# How to hot wire?



## McGaw (Sep 27, 2007)

Hi there,
I have a really old, like 50's model, case lawn tractor. 10 hp 46"? cut. Just wondering if anyone could tell me very easily how to hot wire it, or if they could provide a diagram? That would be very helpfull. Thank you very much.


----------



## 47_47 (Sep 11, 2007)

Why do you need to hot wire? Have you lost the key?
What does the tractor do?
No crank?
Crank/ no start/ no spark?
Do you crank the engine with the key or does it have a seperate switch?
6 or 12 volts? Positive or negative ground?
Starter relay or solenoid?
Do you plan on mowing with this tractor or just need to move it?


----------



## McGaw (Sep 27, 2007)

47_47
My neighbor was interested when I told him how old it was and told me I should hotwire it, make sure it works. 
I put the key in, turn it, press the starter button, the starter will spin. It won't "roar to life" though. It's moving fast enough. It is a hydrostatic and we had to re-align the pump. I'm just not sure what to do next. I'm going to try a new spark plug. It does have a seperate switch. It's 12 volts. I beleive it is negative ground. I plan on mowing with it, as well as pulling with it. I've got a couple of pics and I will go out when it stops raining to take some more.


----------



## McGaw (Sep 27, 2007)

pic 1


----------



## 47_47 (Sep 11, 2007)

Hydrostatic should be for just the drive, mower or PTO and should not have anything to do with the engine not starting.

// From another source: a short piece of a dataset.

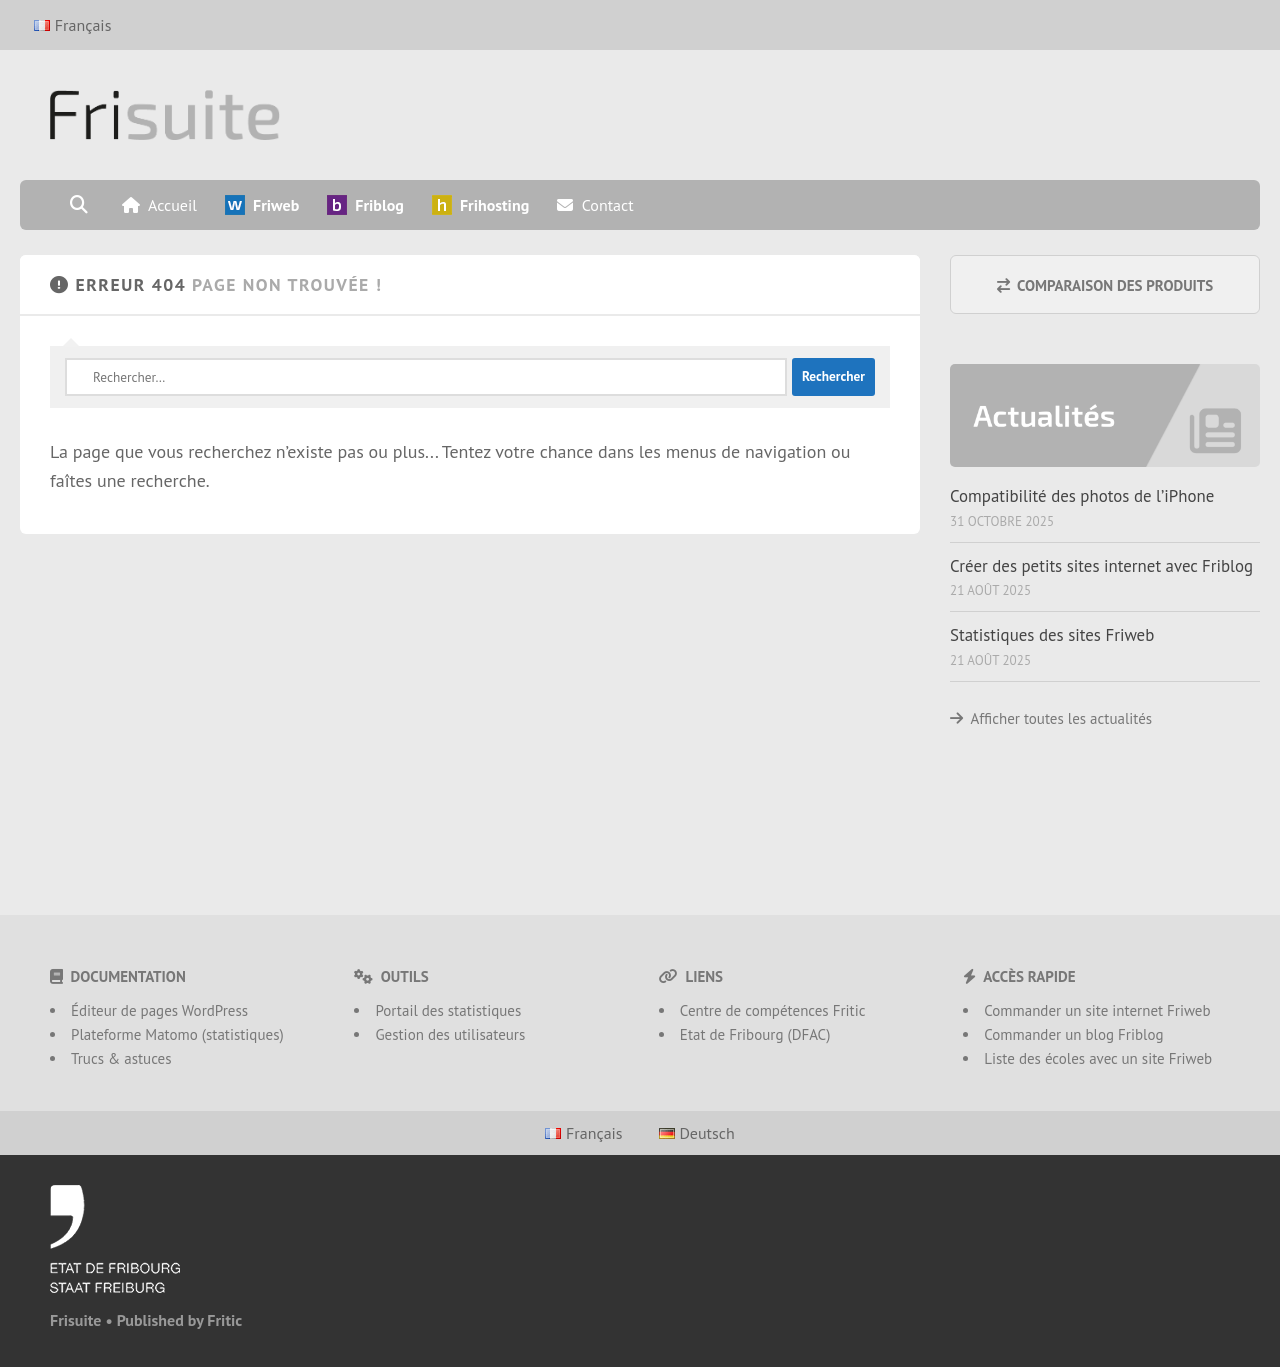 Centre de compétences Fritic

Four primary reasons for this not to start.
No/ weak spark
No/ contaminated fuel
No air
Compression/ timing

All areas must be in reasonable working order for the tractor to start. I would follow a systematic approach and check them one by one. Below is what I would do.

Inspect/ replace the plug. Check for spark by removing the plug wire and attach it to a spark tester. You can use another spark plug as a tester, connect the wire to another spark plug and ground the plug to the engine. Have a helper try to start the engine and you notate if you have a blue spark. Do not use this homemade tester near fuel or vapors. If you have spark, hot wiring will not help, the ignition system to the plug is fine. 
Hot wiring in your case would be to run a wire from the (positive battery, if negative ground) to the + primary terminal of the coil, turn the key to run and push the button to crank the engine. You are appyling full battery voltage to ignition system.

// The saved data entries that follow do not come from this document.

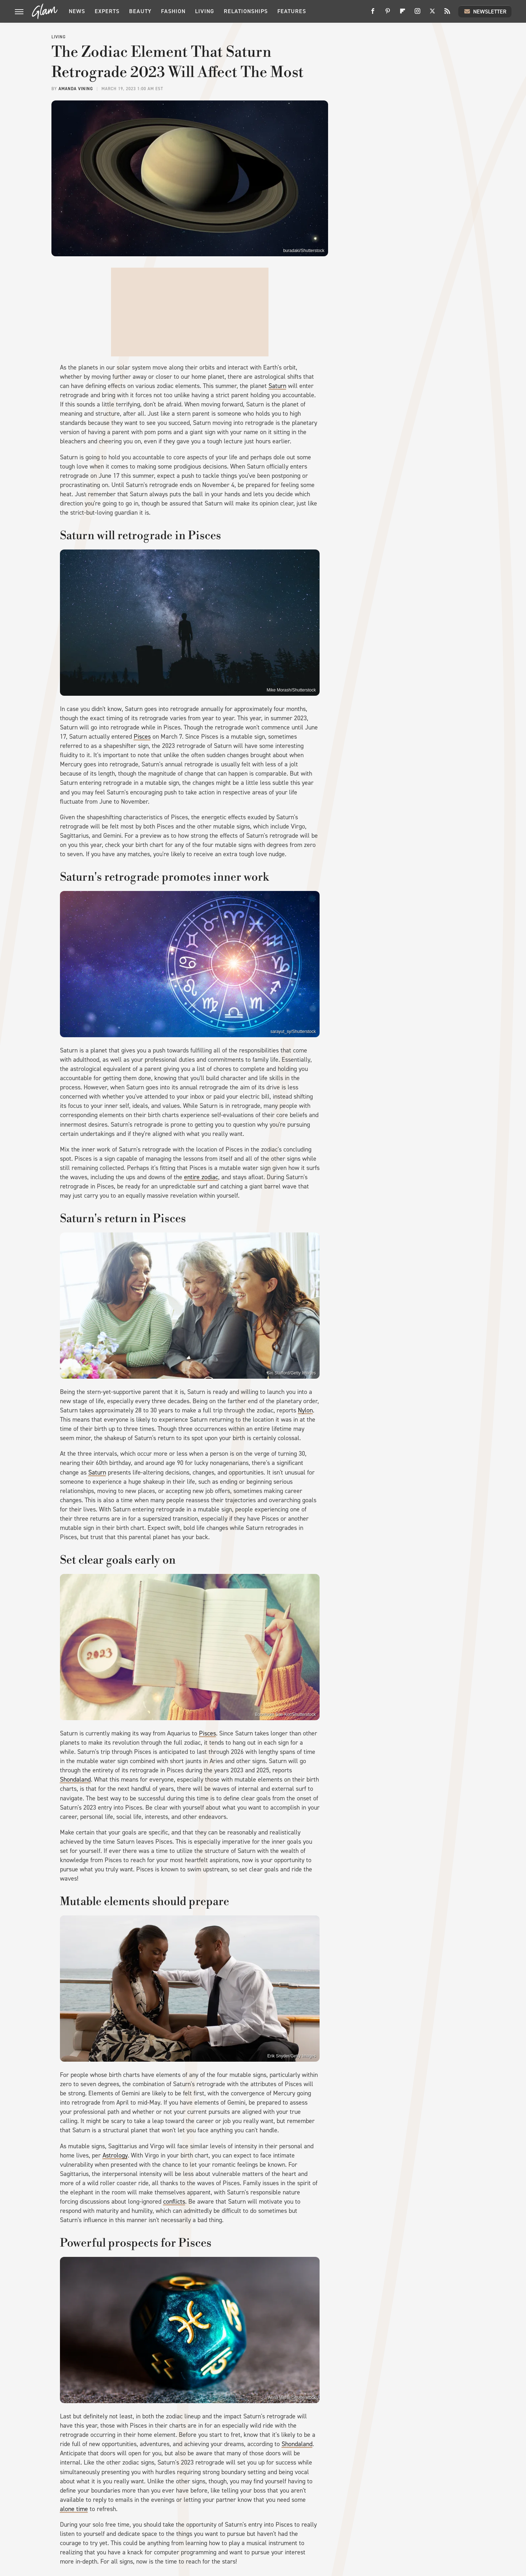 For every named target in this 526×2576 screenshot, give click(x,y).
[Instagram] (417, 13)
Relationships (246, 11)
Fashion (173, 11)
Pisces (142, 736)
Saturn (277, 386)
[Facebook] (373, 13)
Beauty (140, 11)
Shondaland (75, 1779)
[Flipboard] (402, 13)
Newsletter (484, 11)
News (77, 11)
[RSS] (447, 13)
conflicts (174, 2201)
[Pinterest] (388, 13)
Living (204, 11)
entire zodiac (201, 1177)
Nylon (305, 1410)
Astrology (115, 2155)
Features (291, 11)
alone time (74, 2509)
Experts (107, 11)
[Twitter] (432, 13)
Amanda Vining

Remove the air cleaner and spray a small amount of carb cleaner into the carb. Do not use starting fluid, it strips all internal lubrication from the cylinders. Try to start the engine. If it sputters or seems like it wants to fire, best results are to hold the throttle almost wide open and repeat. Do not allow the engine to over rev, your oil will need a little time to circulate.

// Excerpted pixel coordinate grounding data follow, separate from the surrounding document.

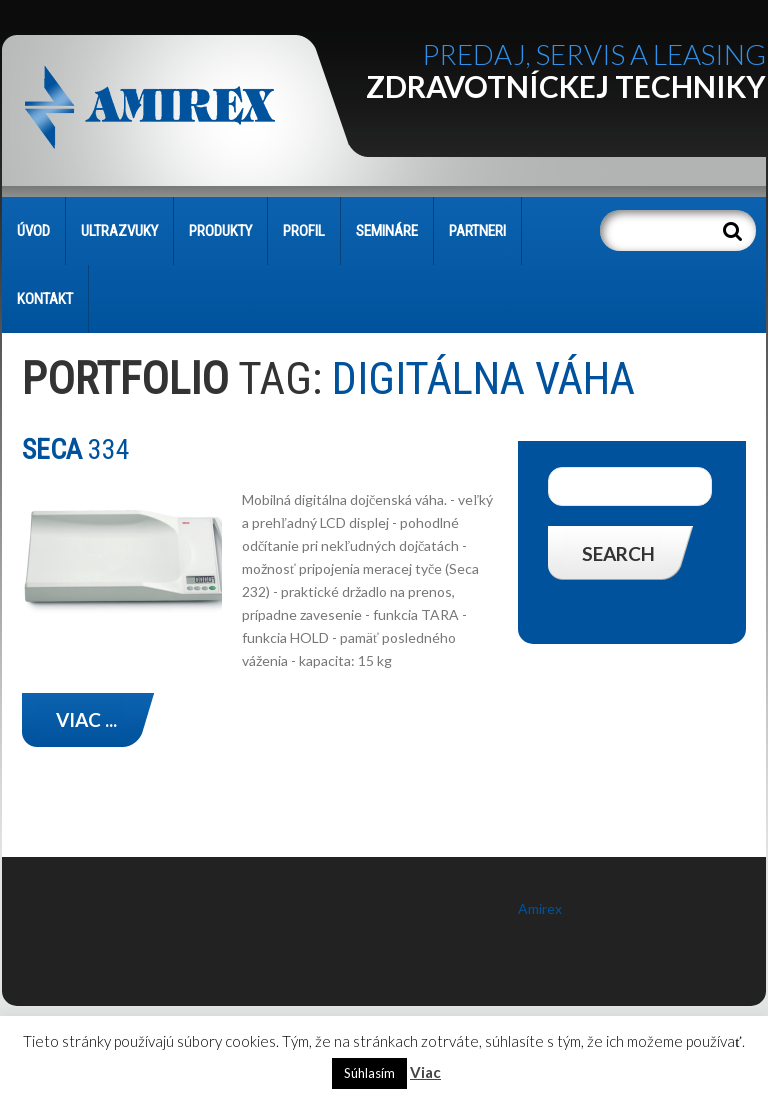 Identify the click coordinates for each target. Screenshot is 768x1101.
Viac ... (86, 719)
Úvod (33, 231)
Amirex (540, 908)
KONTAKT (45, 299)
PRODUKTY (220, 231)
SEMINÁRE (387, 231)
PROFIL (304, 231)
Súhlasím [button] (369, 1073)
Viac (425, 1072)
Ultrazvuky (119, 231)
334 (76, 449)
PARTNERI (477, 231)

Check the engine compression with a gauge. I do not know what it should read, but older engines should be around 60-80 psi. If the compression is low, you may have a stuck ring. Put a 1-2 table spoons clean engine oil into the plug hole and allow it to set over night.

If you narrow it down to an area, I'll try to help you further.

Sweet machine, take a few picture under the hood.
Mike


----------



## McGaw (Sep 27, 2007)

47_47
I think I figured it out. Put a new spark plug. Still nothing. My friend told me it's probably because I have to run a wire to or from the points or something. He's got a case so he said he'll take a look under teh hood of his and see where the wire should go. We'll see if that works. 
I did manage to take some pics. 
Model is 155
No. is 9616075
Manufactured in U.S.A. 
J.I. CASE Company
Racine-Wisconsin-U.S.A.


----------



## McGaw (Sep 27, 2007)

One more.


----------



## 47_47 (Sep 11, 2007)

Check for battery voltage with the key on at the + terminal of the coil with a test light. If you have power here, the primary side of your ignition is ok up to the coil and hot wiring will not help. That is the one you would need to apply battery voltage to hot wire. I would remove the spark plug, ground the metal shell, not the ceramic insulator to the head and have a helper try to start the engine. You could either hold it to the head with insulated pliers and do not touch any other part of the tractor or use a jumper wire. If you have spark, then the reason for a no start is probably elsewhere. 
Are you getting fuel to the carb? Remove the 1/4" line and check. Is the fuel fresh?
Let me know.


----------



## McGaw (Sep 27, 2007)

With some work, we got it figured out. Found out the wires were just switched around. haha. Thanks for all your help. Runs like a champ now. Well except we need some speed clips(?) for the throttle and choke.
Think I might just tack them on with a welder. 
Anyone know where I can get them though?


----------



## 47_47 (Sep 11, 2007)

Glad to hear you got it running. Do not weld the cables in place. You will also weld the inner cable to the outer sheath. I'd phone auto parts stores, or small engine / lawn mower repair shops. A lot of people generally buy new mowers in the spring and you may find something at the curb that would work.


----------



## McGaw (Sep 27, 2007)

Ok. Thanks. 
I've called around to every shop I could think of or find in the phone book. Noone had any or they said I would have to buy the whole motor. A few people said they've never heard or seen of them.
It backfires. Any way of stopping that? Or tuning it somehow so it doesn't consume so much gas?


----------



## 47_47 (Sep 11, 2007)

Not really a small engine tech, but is the choke plate open and not fully closed as in your pics? Trace the wire from - side of the coil and let me know where it goes. It should go to the points or similar primary triger mechanism. Pics of this area will be helpful.


----------